### DATASET
========================================================================

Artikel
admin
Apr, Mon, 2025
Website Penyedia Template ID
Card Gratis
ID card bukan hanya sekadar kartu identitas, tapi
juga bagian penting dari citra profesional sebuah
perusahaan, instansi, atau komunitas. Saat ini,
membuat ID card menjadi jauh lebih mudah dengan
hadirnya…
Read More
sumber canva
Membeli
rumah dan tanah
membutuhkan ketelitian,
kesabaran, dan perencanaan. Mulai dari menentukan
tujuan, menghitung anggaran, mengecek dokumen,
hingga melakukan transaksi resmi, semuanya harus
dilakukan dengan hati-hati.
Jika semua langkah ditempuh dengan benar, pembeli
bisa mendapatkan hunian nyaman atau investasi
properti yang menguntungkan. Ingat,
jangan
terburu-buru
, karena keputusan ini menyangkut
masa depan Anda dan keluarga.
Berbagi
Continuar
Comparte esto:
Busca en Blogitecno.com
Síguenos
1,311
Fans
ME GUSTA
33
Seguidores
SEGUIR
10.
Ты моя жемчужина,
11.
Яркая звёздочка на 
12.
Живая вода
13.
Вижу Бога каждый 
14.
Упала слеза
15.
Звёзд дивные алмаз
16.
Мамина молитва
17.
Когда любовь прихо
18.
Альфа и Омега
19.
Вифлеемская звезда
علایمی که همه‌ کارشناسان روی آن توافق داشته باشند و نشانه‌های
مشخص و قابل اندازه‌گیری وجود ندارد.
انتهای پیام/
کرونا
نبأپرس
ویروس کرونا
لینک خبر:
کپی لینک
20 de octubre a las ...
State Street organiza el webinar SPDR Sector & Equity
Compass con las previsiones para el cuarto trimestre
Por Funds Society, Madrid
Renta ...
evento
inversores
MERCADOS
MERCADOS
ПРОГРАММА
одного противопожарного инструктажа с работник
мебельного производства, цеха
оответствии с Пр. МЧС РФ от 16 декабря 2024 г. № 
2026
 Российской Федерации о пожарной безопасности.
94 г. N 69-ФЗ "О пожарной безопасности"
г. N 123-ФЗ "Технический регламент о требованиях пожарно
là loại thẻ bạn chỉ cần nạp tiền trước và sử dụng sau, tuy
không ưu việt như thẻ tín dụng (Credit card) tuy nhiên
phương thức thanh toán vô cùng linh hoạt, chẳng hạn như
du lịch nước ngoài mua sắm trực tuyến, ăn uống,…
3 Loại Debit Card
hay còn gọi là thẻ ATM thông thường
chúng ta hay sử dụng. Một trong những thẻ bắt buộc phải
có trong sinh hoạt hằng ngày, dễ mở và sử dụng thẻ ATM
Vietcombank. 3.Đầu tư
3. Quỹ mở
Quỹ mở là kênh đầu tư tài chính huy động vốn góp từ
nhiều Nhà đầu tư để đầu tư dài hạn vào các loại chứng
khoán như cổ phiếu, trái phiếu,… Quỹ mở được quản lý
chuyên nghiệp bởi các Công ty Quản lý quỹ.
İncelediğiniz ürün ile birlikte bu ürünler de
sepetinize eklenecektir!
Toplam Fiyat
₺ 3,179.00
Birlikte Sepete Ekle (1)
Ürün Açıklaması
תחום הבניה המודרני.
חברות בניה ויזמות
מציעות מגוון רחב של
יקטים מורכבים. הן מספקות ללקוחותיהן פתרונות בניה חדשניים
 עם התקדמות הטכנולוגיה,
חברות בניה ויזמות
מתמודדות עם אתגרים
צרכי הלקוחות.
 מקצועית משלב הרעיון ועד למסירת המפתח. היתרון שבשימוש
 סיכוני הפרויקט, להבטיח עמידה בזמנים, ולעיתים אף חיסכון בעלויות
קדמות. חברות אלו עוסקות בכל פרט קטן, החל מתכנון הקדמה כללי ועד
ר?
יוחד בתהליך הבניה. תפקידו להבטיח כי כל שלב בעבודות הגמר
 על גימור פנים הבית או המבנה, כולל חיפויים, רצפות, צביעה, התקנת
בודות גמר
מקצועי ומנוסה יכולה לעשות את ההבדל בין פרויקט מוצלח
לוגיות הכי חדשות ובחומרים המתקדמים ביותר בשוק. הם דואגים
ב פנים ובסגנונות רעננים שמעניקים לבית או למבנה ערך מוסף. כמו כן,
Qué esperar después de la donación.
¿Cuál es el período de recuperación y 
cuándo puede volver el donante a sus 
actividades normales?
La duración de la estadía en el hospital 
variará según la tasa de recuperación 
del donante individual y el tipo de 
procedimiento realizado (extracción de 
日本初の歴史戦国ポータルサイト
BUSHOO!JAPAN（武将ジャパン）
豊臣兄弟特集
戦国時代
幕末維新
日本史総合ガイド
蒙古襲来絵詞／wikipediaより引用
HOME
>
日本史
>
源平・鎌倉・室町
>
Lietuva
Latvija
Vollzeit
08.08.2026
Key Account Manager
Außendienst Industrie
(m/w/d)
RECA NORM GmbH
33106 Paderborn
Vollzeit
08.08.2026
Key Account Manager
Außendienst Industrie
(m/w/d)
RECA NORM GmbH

========================================================================

Retype each entry exactly, missing none.

Artikel
admin
Apr, Mon, 2025
Website Penyedia Template ID
Card Gratis
ID card bukan hanya sekadar kartu identitas, tapi
juga bagian penting dari citra profesional sebuah
perusahaan, instansi, atau komunitas. Saat ini,
membuat ID card menjadi jauh lebih mudah dengan
hadirnya…
Read More
sumber canva
Membeli
rumah dan tanah
membutuhkan ketelitian,
kesabaran, dan perencanaan. Mulai dari menentukan
tujuan, menghitung anggaran, mengecek dokumen,
hingga melakukan transaksi resmi, semuanya harus
dilakukan dengan hati-hati.
Jika semua langkah ditempuh dengan benar, pembeli
bisa mendapatkan hunian nyaman atau investasi
properti yang menguntungkan. Ingat,
jangan
terburu-buru
, karena keputusan ini menyangkut
masa depan Anda dan keluarga.
Berbagi
Continuar
Comparte esto:
Busca en Blogitecno.com
Síguenos
1,311
Fans
ME GUSTA
33
Seguidores
SEGUIR
10.
Ты моя жемчужина,
11.
Яркая звёздочка на 
12.
Живая вода
13.
Вижу Бога каждый 
14.
Упала слеза
15.
Звёзд дивные алмаз
16.
Мамина молитва
17.
Когда любовь прихо
18.
Альфа и Омега
19.
Вифлеемская звезда
علایمی که همه‌ کارشناسان روی آن توافق داشته باشند و نشانه‌های
مشخص و قابل اندازه‌گیری وجود ندارد.
انتهای پیام/
کرونا
نبأپرس
ویروس کرونا
لینک خبر:
کپی لینک
20 de octubre a las ...
State Street organiza el webinar SPDR Sector & Equity
Compass con las previsiones para el cuarto trimestre
Por Funds Society, Madrid
Renta ...
evento
inversores
MERCADOS
MERCADOS
ПРОГРАММА
одного противопожарного инструктажа с работник
мебельного производства, цеха
оответствии с Пр. МЧС РФ от 16 декабря 2024 г. № 
2026
 Российской Федерации о пожарной безопасности.
94 г. N 69-ФЗ "О пожарной безопасности"
г. N 123-ФЗ "Технический регламент о требованиях пожарно
là loại thẻ bạn chỉ cần nạp tiền trước và sử dụng sau, tuy
không ưu việt như thẻ tín dụng (Credit card) tuy nhiên
phương thức thanh toán vô cùng linh hoạt, chẳng hạn như
du lịch nước ngoài mua sắm trực tuyến, ăn uống,…
3 Loại Debit Card
hay còn gọi là thẻ ATM thông thường
chúng ta hay sử dụng. Một trong những thẻ bắt buộc phải
có trong sinh hoạt hằng ngày, dễ mở và sử dụng thẻ ATM
Vietcombank. 3.Đầu tư
3. Quỹ mở
Quỹ mở là kênh đầu tư tài chính huy động vốn góp từ
nhiều Nhà đầu tư để đầu tư dài hạn vào các loại chứng
khoán như cổ phiếu, trái phiếu,… Quỹ mở được quản lý
chuyên nghiệp bởi các Công ty Quản lý quỹ.
İncelediğiniz ürün ile birlikte bu ürünler de
sepetinize eklenecektir!
Toplam Fiyat
₺ 3,179.00
Birlikte Sepete Ekle (1)
Ürün Açıklaması
תחום הבניה המודרני.
חברות בניה ויזמות
מציעות מגוון רחב של
יקטים מורכבים. הן מספקות ללקוחותיהן פתרונות בניה חדשניים
 עם התקדמות הטכנולוגיה,
חברות בניה ויזמות
מתמודדות עם אתגרים
צרכי הלקוחות.
 מקצועית משלב הרעיון ועד למסירת המפתח. היתרון שבשימוש
 סיכוני הפרויקט, להבטיח עמידה בזמנים, ולעיתים אף חיסכון בעלויות
קדמות. חברות אלו עוסקות בכל פרט קטן, החל מתכנון הקדמה כללי ועד
ר?
יוחד בתהליך הבניה. תפקידו להבטיח כי כל שלב בעבודות הגמר
 על גימור פנים הבית או המבנה, כולל חיפויים, רצפות, צביעה, התקנת
בודות גמר
מקצועי ומנוסה יכולה לעשות את ההבדל בין פרויקט מוצלח
לוגיות הכי חדשות ובחומרים המתקדמים ביותר בשוק. הם דואגים
ב פנים ובסגנונות רעננים שמעניקים לבית או למבנה ערך מוסף. כמו כן,
Qué esperar después de la donación.
¿Cuál es el período de recuperación y 
cuándo puede volver el donante a sus 
actividades normales?
La duración de la estadía en el hospital 
variará según la tasa de recuperación 
del donante individual y el tipo de 
procedimiento realizado (extracción de 
日本初の歴史戦国ポータルサイト
BUSHOO!JAPAN（武将ジャパン）
豊臣兄弟特集
戦国時代
幕末維新
日本史総合ガイド
蒙古襲来絵詞／wikipediaより引用
HOME
>
日本史
>
源平・鎌倉・室町
>
Lietuva
Latvija
Vollzeit
08.08.2026
Key Account Manager
Außendienst Industrie
(m/w/d)
RECA NORM GmbH
33106 Paderborn
Vollzeit
08.08.2026
Key Account Manager
Außendienst Industrie
(m/w/d)
RECA NORM GmbH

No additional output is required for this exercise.